The Enchanted (浴女图) is considered the ninth Malaysian production by Mediacorp Studios Malaysia. Filming began in 2012 and took place in Kuala Lumpur, Malaysia. It made its debut in Singapore on 15 August 2013, though it first aired in Malaysia's Astro Shuang Xing on 9 May 2013. It stars Chen Hanwei, Paige Chua, Moo Yan Yee, Ya Hui, Akit Tay and Tracy Lee as casts of this series. It is shown on weekdays at 7pm.

==Cast==

- Chen Hanwei as Shi Zhuang Bi 石壮弼 / Ah Bi 阿弼
- Paige Chua as Chen Jingli 陈景丽 / Monitor 班长
- Moo Yan Yee as Qian Jiayi 钱佳怡
- Ya Hui as Liang Lulu 梁露露
- Akit Tay 郑子娟 as Qi Mingxing 戚明星 / Seven : Tay was approached by a production company to go to an audition by Mediacorp Studios Malaysia.
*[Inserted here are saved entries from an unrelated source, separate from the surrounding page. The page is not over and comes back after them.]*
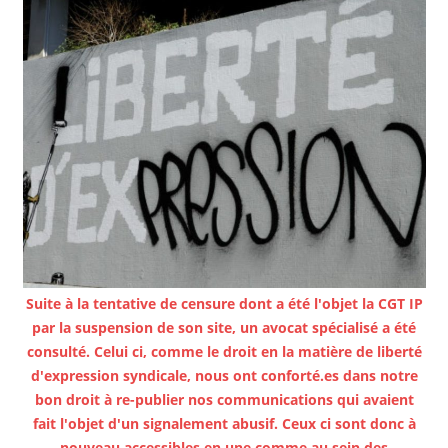
Suite à la tentative de censure dont a été l'objet la CGT IP
par la suspension de son site, un avocat spécialisé a été
consulté. Celui ci, comme le droit en la matière de liberté
d'expression syndicale, nous ont conforté.es dans notre
bon droit à re-publier nos communications qui avaient
fait l'objet d'un signalement abusif. Ceux ci sont donc à
nouveau accessibles en une comme au sein des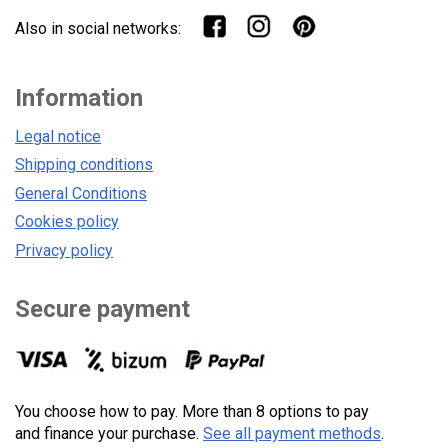
Also in social networks:
Information
Legal notice
Shipping conditions
General Conditions
Cookies policy
Privacy policy
Secure payment
You choose how to pay. More than 8 options to pay
and finance your purchase.
See all payment methods
.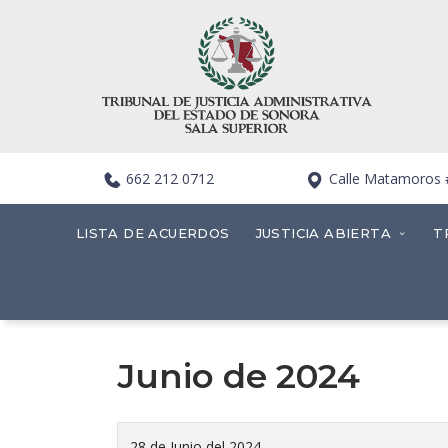
662 212 0712
Calle Matamoros #4
LISTA DE ACUERDOS
JUSTICIA ABIERTA
T
Junio de 2024
28 de Junio del 2024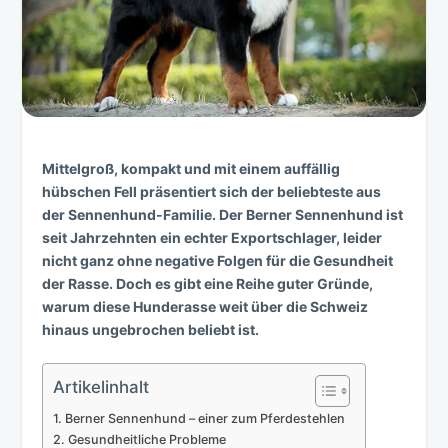
Mittelgroß, kompakt und mit einem auffällig
hübschen Fell präsentiert sich der beliebteste aus
der Sennenhund-Familie. Der Berner Sennenhund ist
seit Jahrzehnten ein echter Exportschlager, leider
nicht ganz ohne negative Folgen für die Gesundheit
der Rasse. Doch es gibt eine Reihe guter Gründe,
warum diese Hunderasse weit über die Schweiz
hinaus ungebrochen beliebt ist.
Artikelinhalt
Berner Sennenhund – einer zum Pferdestehlen
Gesundheitliche Probleme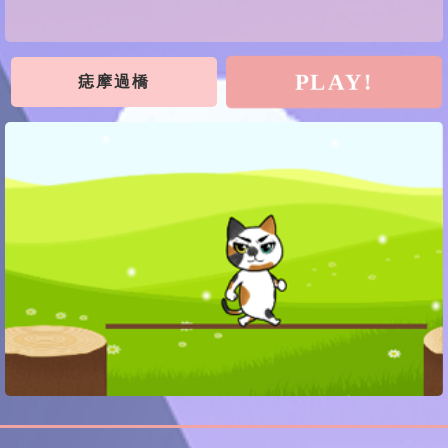
PLAY!
痣摩過橋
After the audition, she was given the role of Qi, one of the main leads, and was also signed by Mediacorp as an artiste.
- Tracy Lee as Bai Xuena 白雪娜 / Snow White
- Desmond Tan as Du Jiahong 杜家泓
- Aileen Tan as Huang Song Li 黄颂莉
- JC Chee 朱畯丞 as Xie Zhifei 谢志飞
- Adam Chen as Hu Yong Cheng 胡永晟
- Cathryn Lee 李元玲 as Yao Dingding 姚丁丁
- Zhang Xinxiang as Qian Zhong Ming 钱仲铭
- Joelin Wong as Yang Rui Qi 杨瑞琪

==Release==
The drama was announced to premiere in October 2012 in Singapore but was delayed to August 2013 instead, though Malaysia's Astro Shuang Xing aired it earlier on 9 May 2013, cancelling the broadcast of 96°C Café.